The tussle between Ramius and Cypress Bioscience continues today with the biotech responding to a Ramius offer dated Aug. 11. In its letter, Cypress rejects Ramius' latest offer, stating "it would be imprudent to start a negotiation or enter into any type of 'go shop' transaction" with the investor manager, especially given that Ramius' proposal is identical to the original one offered in July.
Last month, Ramius offered to buy all outstanding shares of Cypress it doesn't already own for $4.00 per share in cash, or $154 million. Ramius currently owns 9.9 percent of the outstanding common stock of Cypress, making it one of the company's largest shareholders.

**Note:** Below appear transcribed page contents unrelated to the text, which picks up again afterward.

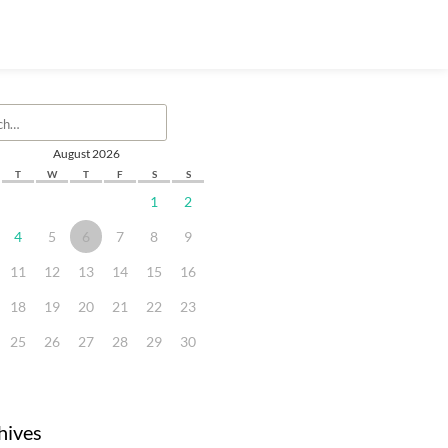
August 2026
T
W
T
F
S
S
1
2
4
5
6
7
8
9
11
12
13
14
15
16
18
19
20
21
22
23
25
26
27
28
29
30
hives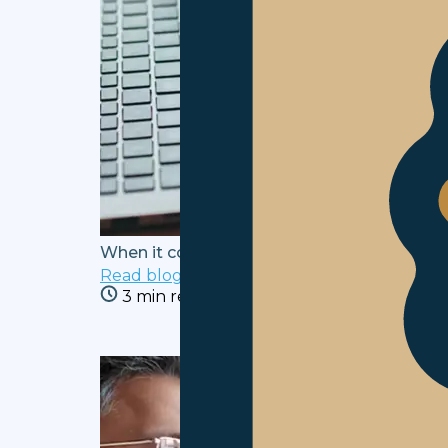
When it comes to welfare, EAs deserve you
Read blog
3 min read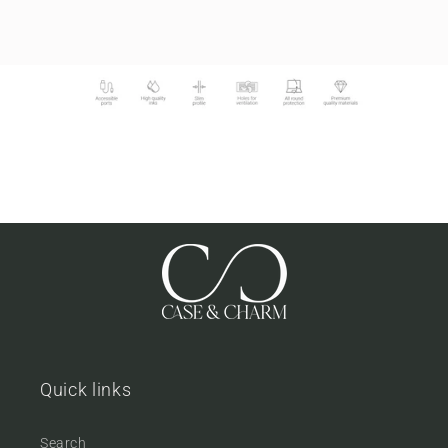
Quick links
Search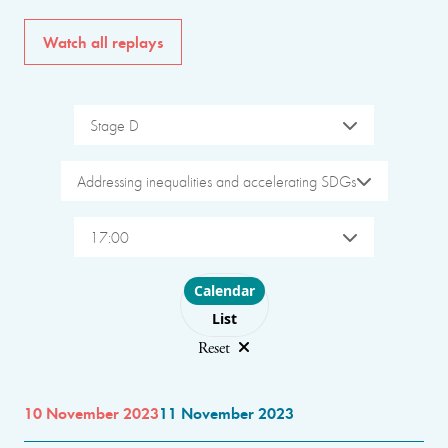
Watch all replays
Stage D
Addressing inequalities and accelerating SDGs
17:00
Choose layout
Calendar
List
Reset
10 November 2023
11 November 2023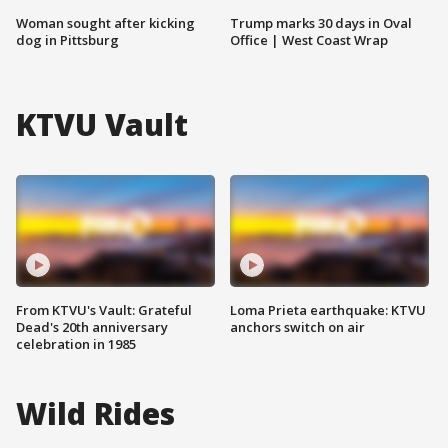
Woman sought after kicking
Trump marks 30 days in Oval
dog in Pittsburg
Office | West Coast Wrap
KTVU Vault
From KTVU's Vault: Grateful
Loma Prieta earthquake: KTVU
Dead's 20th anniversary
anchors switch on air
celebration in 1985
Wild Rides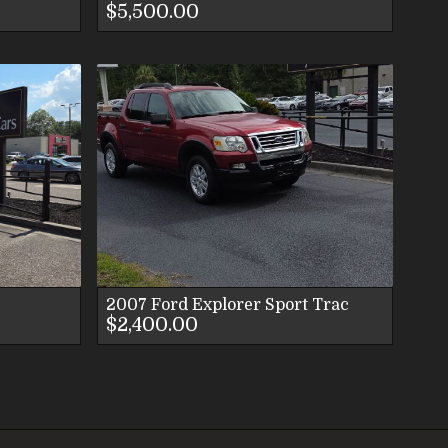
$5,500.00
LS
ES
S
2007
Ford
Explorer Sport Trac
$2,400.00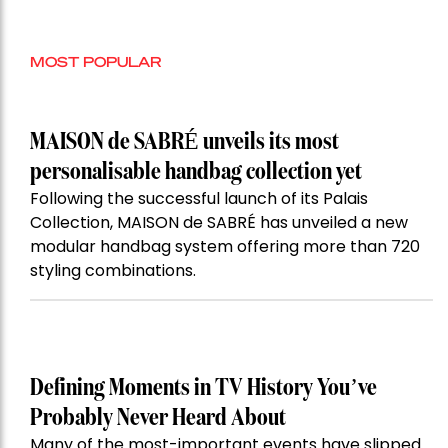
MOST POPULAR
MAISON de SABRÉ unveils its most
personalisable handbag collection yet
Following the successful launch of its Palais
Collection, MAISON de SABRÉ has unveiled a new
modular handbag system offering more than 720
styling combinations.
Defining Moments in TV History You’ve
Probably Never Heard About
Many of the most-important events have slipped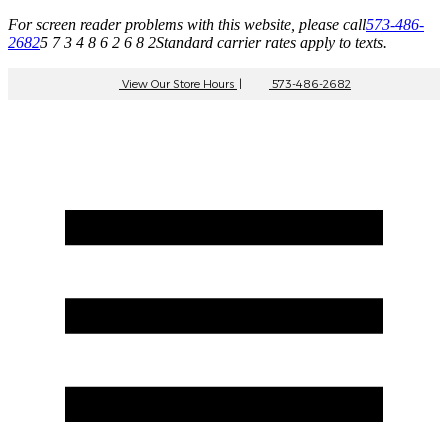
For screen reader problems with this website, please call
573-486-
2682
5 7 3 4 8 6 2 6 8 2
Standard carrier rates apply to texts.
View Our Store Hours
|
573-486-2682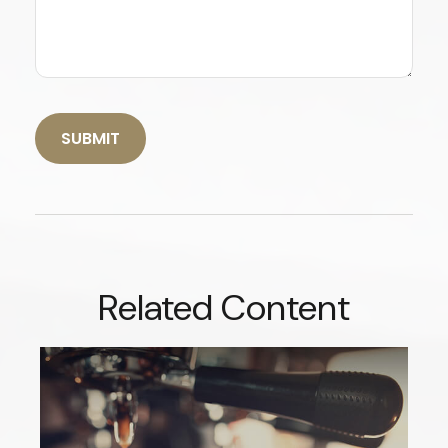
Related Content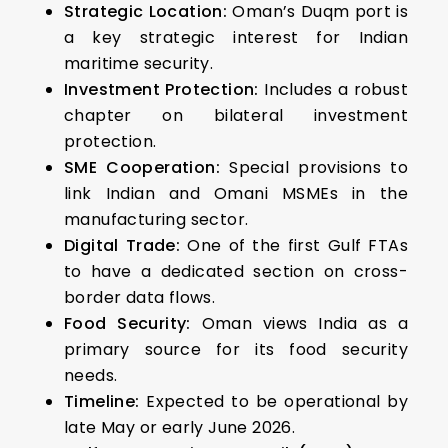
Strategic Location:
Oman’s Duqm port is
a key strategic interest for Indian
maritime security.
Investment Protection:
Includes a robust
chapter on bilateral investment
protection.
SME Cooperation:
Special provisions to
link Indian and Omani MSMEs in the
manufacturing sector.
Digital Trade:
One of the first Gulf FTAs
to have a dedicated section on cross-
border data flows.
Food Security:
Oman views India as a
primary source for its food security
needs.
Timeline:
Expected to be operational by
late May or early June 2026.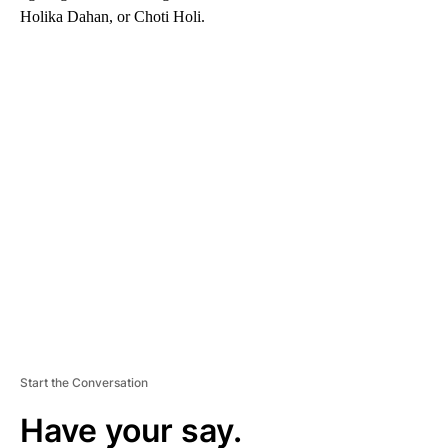
Holika Dahan, or Choti Holi.
A
D
V
E
R
TI
S
E
M
E
N
T
Start the Conversation
Have your say.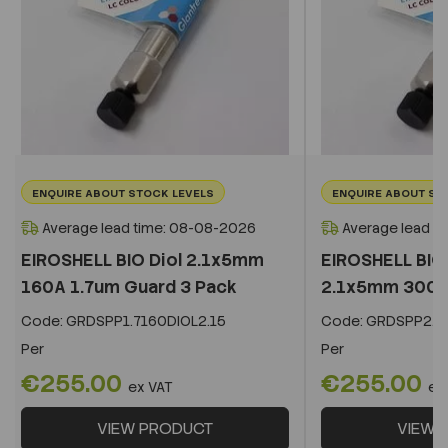
ENQUIRE ABOUT STOCK LEVELS
ENQUIRE ABOUT ST
Average lead time: 08-08-2026
Average lead t
EIROSHELL BIO Diol 2.1x5mm
EIROSHELL BIO 
160A 1.7um Guard 3 Pack
2.1x5mm 300A 
Code:
GRDSPP1.7160DIOL2.15
Code:
GRDSPP2.2
Per
Per
€255.00
€255.00
ex VAT
ex
VIEW PRODUCT
VIEW 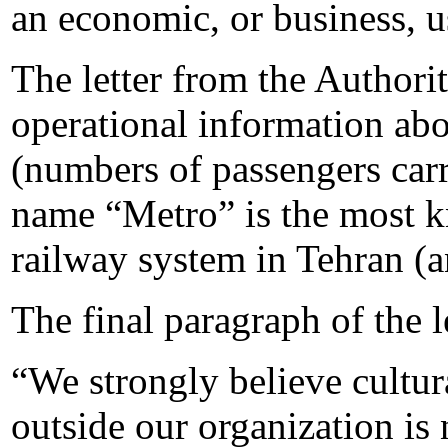
an economic, or business, 
The letter from the Authori
operational information ab
(numbers of passengers carri
name “Metro” is the most k
railway system in Tehran (a
The final paragraph of the l
“We strongly believe cultur
outside our organization is 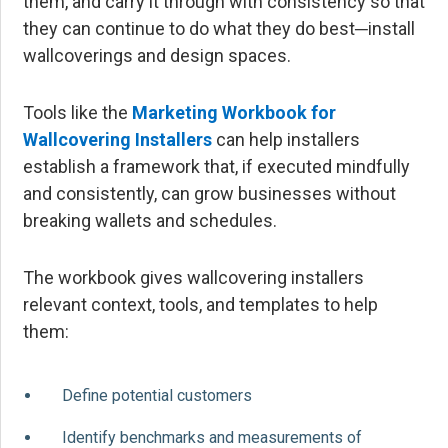
them, and carry it through with consistency so that
they can continue to do what they do best─install
wallcoverings and design spaces.
Tools like the
Marketing Workbook for
Wallcovering Installers
can help installers
establish a framework that, if executed mindfully
and consistently, can grow businesses without
breaking wallets and schedules.
The workbook gives wallcovering installers
relevant context, tools, and templates to help
them:
Define potential customers
Identify benchmarks and measurements of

Ramius also expressed displeasure at the Cypress' "ill-conceived acquisitions," highlighting its acquisition of Proprius--something it dubbed "a complete failure." Cypress rebuffed Ramius' overtures, saying the offer wasn't in the best interests of shareholders. The rejection came a day after another missive from Jeffrey Smith, partner managing director of Ramius, who questioned the business judgment of the board. Cypress took exception to this accusation, especially given that Smith made "several unsupported assertions regarding the decision by Cypress to discontinue the co-promotion of Savella with Forest Laboratories."
Earlier this month, Cypress announced that it is opting out of its right to co-promote the fibromyalgia drug and has decided to eliminate 123 workers--86 percent of its employees--in a restructuring aimed at drastically reducing its costs.
"It is clear that Ramius is interested in acquiring Cypress," the company says in the latest letter. "You are motivated to pay the lowest price possible as quickly as possible so that you can generate the highest rate of return. In contrast, our duty is to act in the best interests of the other Cypress stockholders. Your motivation and duty directly conflict with ours, and therefore, we do not believe you could be truly interested in 'a transaction that will maximize value for all shareholders' as you state in your letter," Cypress adds.